La Llorona, But Make It Good

The Conjuring Universe doesn’t usually fuck up too badly.

The Nun and the first Annabelle movie are awful. but quite watchable, and they’re about the worst of the bunch – well, until 2019’s The Curse of La Llorona, easily one of the very worst mainstream horror movies in recent years. It’s lazy, full of the same jump scare over and over again, and feels more like a cynical cash grab than it does a movie. Luckily, my wonderful readers, I have found a film that uses the legend of La Llorona (you’re all lucky you can’t hear my every attempt to pronounce this title right, it’s the true horror), also known as the Wailer, or the Weeping Woman, and does everything right that the American version did wrong.

Simply called La Llorona, the film, directed by Jayro Bustamante, follows the continued fallout of the genocide of the native Mayan people by Guatemalan dictator Enrique Monteverde. Enrique is now an old man who is succumbing to a number of health problems while also being put on trial to answer for his misdeeds over three decades earlier; found guilty, he is then given a reprieve, causing Mayan protestors to camp outside his opulent estate by their thousands.

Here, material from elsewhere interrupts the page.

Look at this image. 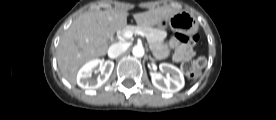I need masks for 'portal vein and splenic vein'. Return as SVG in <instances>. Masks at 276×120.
<instances>
[{"label":"portal vein and splenic vein","instance_id":"18ae733b","mask_svg":"<svg viewBox=\"0 0 276 120\" xmlns=\"http://www.w3.org/2000/svg\"><path fill=\"white\" fill-rule=\"evenodd\" d=\"M133 34H138V35H140V36H142V37H145V34H144V32H142V31H140V30H136V31H126L125 33H124V38H126V39H130L132 36H133Z\"/></svg>","mask_w":276,"mask_h":120}]
</instances>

Not exactly a sympathetic character, but La Llorona’s masterstroke is the presence of Enrique’s wife, daughter, and granddaughter, who all have to come to terms, or in some cases completely ignore the patriarch’s crimes. One night, during the trial, Enrique is awoken by the sound of a woman crying. Finding nobody who could be responsible for the noise, he nearly shoots his wife accidentally. Then, after his sentence is withdrawn, the otherworldly Alma joins the household staff (the previous staff, who themselves are of Mayan descent, skedaddled when the heard about the woman crying in the night -perhaps they knew what was coming).

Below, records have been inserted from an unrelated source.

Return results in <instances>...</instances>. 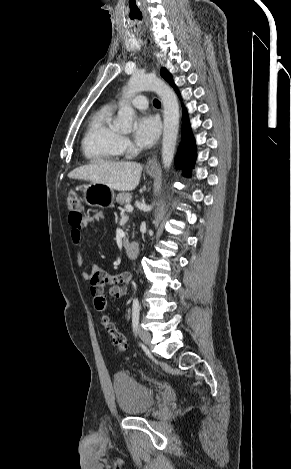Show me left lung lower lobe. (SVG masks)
I'll use <instances>...</instances> for the list:
<instances>
[{
	"label": "left lung lower lobe",
	"mask_w": 291,
	"mask_h": 469,
	"mask_svg": "<svg viewBox=\"0 0 291 469\" xmlns=\"http://www.w3.org/2000/svg\"><path fill=\"white\" fill-rule=\"evenodd\" d=\"M175 91L178 93L177 87L174 82L171 83ZM196 159V150H195V141L192 136L190 129V124L187 118L186 111L183 115V132H182V142L179 147V151L176 158V163L179 168H184L188 172H184L183 175L189 176V171L193 168Z\"/></svg>",
	"instance_id": "1"
}]
</instances>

Alma is La Llorona, Monteverde makes that immediately clear, but she’s not a BOO! figure like the American version of the story. Instead, she is more of an avenging spirit, who only appears when she feels that justice has not been down. Her plan, which I won’t spoil, is very clever.

La Llorona is not a very scary movie – it’s more interested in getting under your skin than scaring you out of it. It’s attention to tone, it’s haunting imagery, and the camera quirk of beginning with an establishing shot and slowly panning out, revealing, as this move as it is used throughout the movie, the larger story, the larger crime.